* What to produce *
All lines in the records below from the line with "little more info" through the line with "conversations and guidance" are to be given again exactly, both ends included; the pictures are to be left out.

---*---

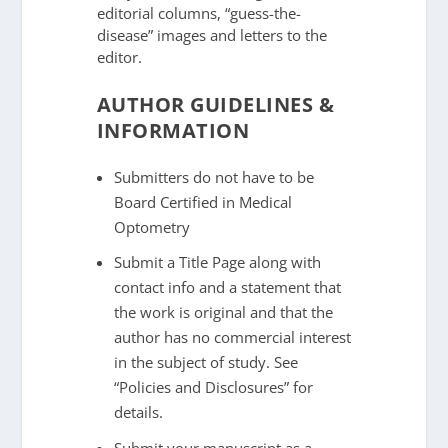
editorial columns, “guess-the-
disease” images and letters to the
editor.
AUTHOR GUIDELINES &
INFORMATION
Submitters do not have to be
Board Certified in Medical
Optometry
Submit a Title Page along with
contact info and a statement that
the work is original and that the
author has no commercial interest
in the subject of study. See
“Policies and Disclosures” for
details.
Submit your manuscript as a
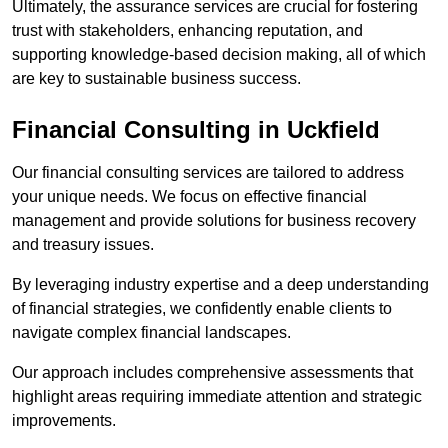
Ultimately, the assurance services are crucial for fostering
trust with stakeholders, enhancing reputation, and
supporting knowledge-based decision making, all of which
are key to sustainable business success.
Financial Consulting
in Uckfield
Our financial consulting services are tailored to address
your unique needs. We focus on effective financial
management and provide solutions for business recovery
and treasury issues.
By leveraging industry expertise and a deep understanding
of financial strategies, we confidently enable clients to
navigate complex financial landscapes.
Our approach includes comprehensive assessments that
highlight areas requiring immediate attention and strategic
improvements.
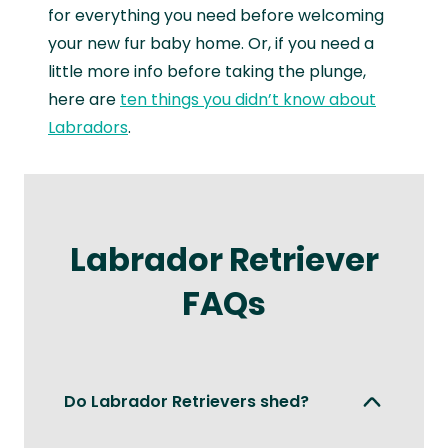
for everything you need before welcoming
your new fur baby home. Or, if you need a
little more info before taking the plunge,
here are
ten things you didn’t know about
Labradors
.
Labrador Retriever
FAQs
Do Labrador Retrievers shed?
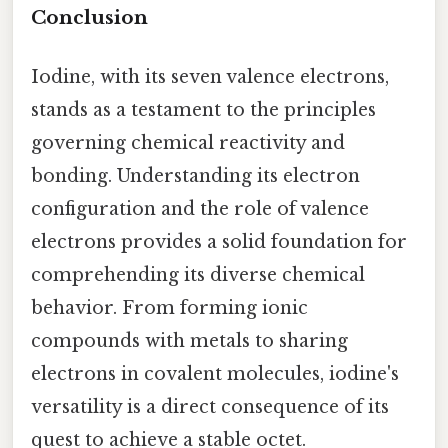
Conclusion
Iodine, with its seven valence electrons,
stands as a testament to the principles
governing chemical reactivity and
bonding. Understanding its electron
configuration and the role of valence
electrons provides a solid foundation for
comprehending its diverse chemical
behavior. From forming ionic
compounds with metals to sharing
electrons in covalent molecules, iodine's
versatility is a direct consequence of its
quest to achieve a stable octet.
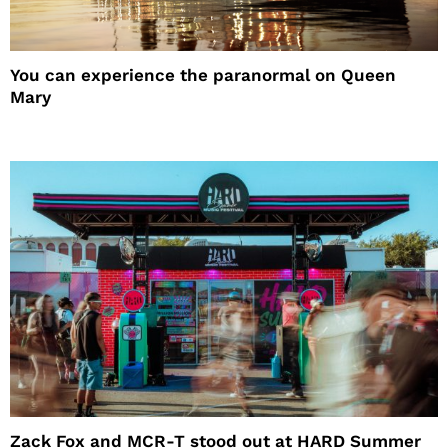
You can experience the paranormal on Queen
Mary
Zack Fox and MCR-T stood out at HARD Summer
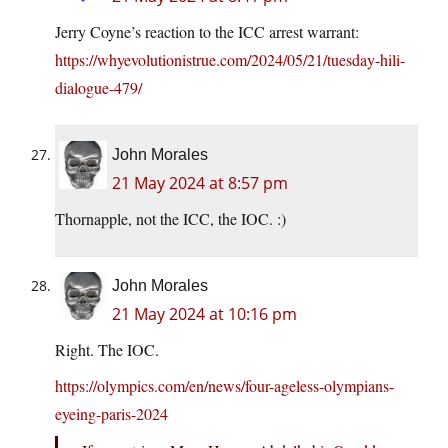
Jerry Coyne’s reaction to the ICC arrest warrant:
https://whyevolutionistrue.com/2024/05/21/tuesday-hili-
dialogue-479/
John Morales
21 May 2024 at 8:57 pm
Thornapple, not the ICC, the IOC. :)
John Morales
21 May 2024 at 10:16 pm
Right. The IOC.
https://olympics.com/en/news/four-ageless-olympians-
eyeing-paris-2024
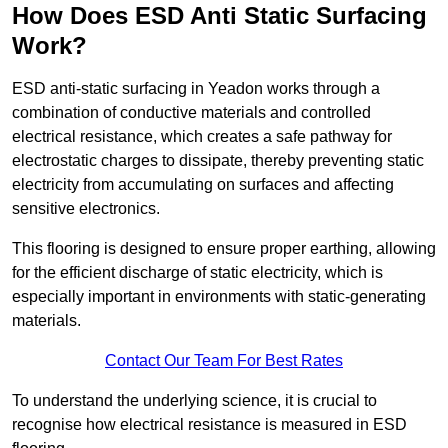
How Does ESD Anti Static Surfacing
Work?
ESD anti-static surfacing in Yeadon works through a
combination of conductive materials and controlled
electrical resistance, which creates a safe pathway for
electrostatic charges to dissipate, thereby preventing static
electricity from accumulating on surfaces and affecting
sensitive electronics.
This flooring is designed to ensure proper earthing, allowing
for the efficient discharge of static electricity, which is
especially important in environments with static-generating
materials.
Contact Our Team For Best Rates
To understand the underlying science, it is crucial to
recognise how electrical resistance is measured in ESD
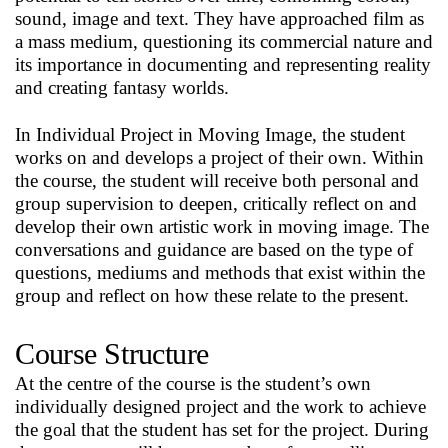
sound, image and text. They have approached film as
a mass medium, questioning its commercial nature and
its importance in documenting and representing reality
and creating fantasy worlds.
In Individual Project in Moving Image, the student
works on and develops a project of their own. Within
the course, the student will receive both personal and
group supervision to deepen, critically reflect on and
develop their own artistic work in moving image. The
conversations and guidance are based on the type of
questions, mediums and methods that exist within the
group and reflect on how these relate to the present.
Course Structure
At the centre of the course is the student’s own
individually designed project and the work to achieve
the goal that the student has set for the project. During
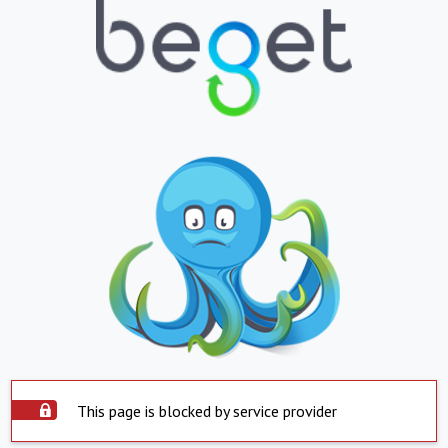
This page is blocked by service provider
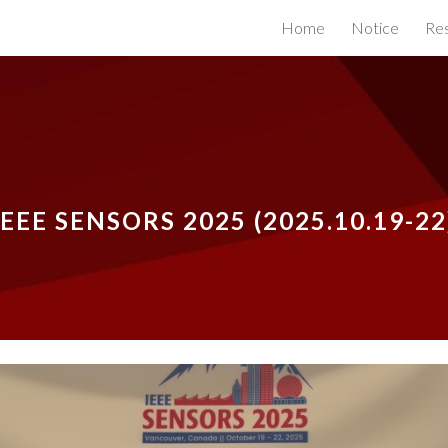
Home
Notice
Re
ip to main content
Skip to navigat
IEEE SENSORS 2025
(2025.
10
.
19-22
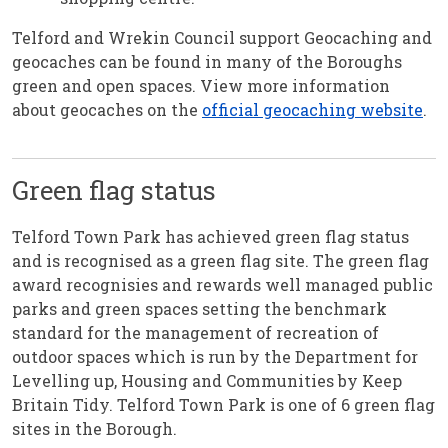
Telford and Wrekin Council support Geocaching and
geocaches can be found in many of the Boroughs
green and open spaces. View more information
about geocaches on the
official geocaching website
.
Green flag status
Telford Town Park has achieved green flag status
and is recognised as a green flag site. The green flag
award recognisies and rewards well managed public
parks and green spaces setting the benchmark
standard for the management of recreation of
outdoor spaces which is run by the Department for
Levelling up, Housing and Communities by Keep
Britain Tidy. Telford Town Park is one of 6 green flag
sites in the Borough.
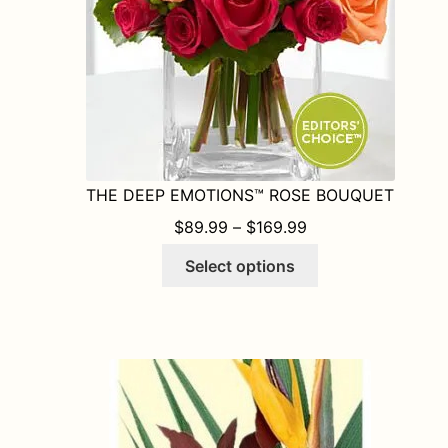
the
product
page
THE DEEP EMOTIONS™ ROSE BOUQUET
PRICE RANGE: $8
$
89.99
–
$
169.99
This
Select options
product
has
multiple
variants.
The
options
may
be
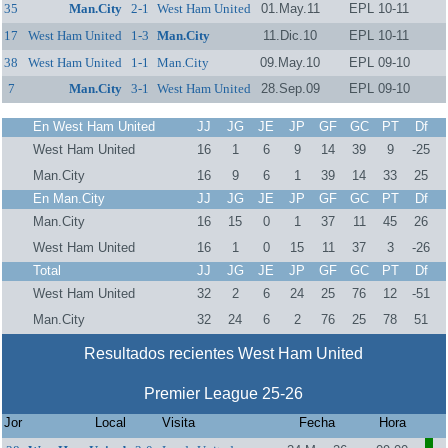
35
Man.City
2-1
West Ham United
01.May.11
EPL 10-11
17
West Ham United
1-3
Man.City
11.Dic.10
EPL 10-11
38
West Ham United
1-1
Man.City
09.May.10
EPL 09-10
7
Man.City
3-1
West Ham United
28.Sep.09
EPL 09-10
En West Ham United
JJ
JG
JE
JP
GF
GC
PT
Df
West Ham United
16
1
6
9
14
39
9
-25
Man.City
16
9
6
1
39
14
33
25
En Man.City
JJ
JG
JE
JP
GF
GC
PT
Df
Man.City
16
15
0
1
37
11
45
26
West Ham United
16
1
0
15
11
37
3
-26
Total
JJ
JG
JE
JP
GF
GC
PT
Df
West Ham United
32
2
6
24
25
76
12
-51
Man.City
32
24
6
2
76
25
78
51
Resultados recientes West Ham United
Premier League 25-26
Jor
Local
Visita
Fecha
Hora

---*---

* Task solution *
little more info before taking the plunge,
here are
ten things you didn’t know about
Labradors
.
Labrador Retriever
FAQs
Do Labrador Retrievers shed?
Conclusion
Iodine, with its seven valence electrons,
stands as a testament to the principles
governing chemical reactivity and
bonding. Understanding its electron
configuration and the role of valence
electrons provides a solid foundation for
comprehending its diverse chemical
behavior. From forming ionic
compounds with metals to sharing
electrons in covalent molecules, iodine's
versatility is a direct consequence of its
quest to achieve a stable octet.
You can experience the paranormal on Queen
Mary
Zack Fox and MCR-T stood out at HARD Summer
Jerry Coyne’s reaction to the ICC arrest warrant:
https://whyevolutionistrue.com/2024/05/21/tuesday-hili-
dialogue-479/
John Morales
21 May 2024 at 8:57 pm
Thornapple, not the ICC, the IOC. :)
John Morales
21 May 2024 at 10:16 pm
Right. The IOC.
https://olympics.com/en/news/four-ageless-olympians-
eyeing-paris-2024
How Does ESD Anti Static Surfacing
Work?
ESD anti-static surfacing in Yeadon works through a
combination of conductive materials and controlled
electrical resistance, which creates a safe pathway for
electrostatic charges to dissipate, thereby preventing static
electricity from accumulating on surfaces and affecting
sensitive electronics.
This flooring is designed to ensure proper earthing, allowing
for the efficient discharge of static electricity, which is
especially important in environments with static-generating
materials.
Contact Our Team For Best Rates
To understand the underlying science, it is crucial to
recognise how electrical resistance is measured in ESD
sound, image and text. They have approached film as
a mass medium, questioning its commercial nature and
its importance in documenting and representing reality
and creating fantasy worlds.
In Individual Project in Moving Image, the student
works on and develops a project of their own. Within
the course, the student will receive both personal and
group supervision to deepen, critically reflect on and
develop their own artistic work in moving image. The
conversations and guidance are based on the type of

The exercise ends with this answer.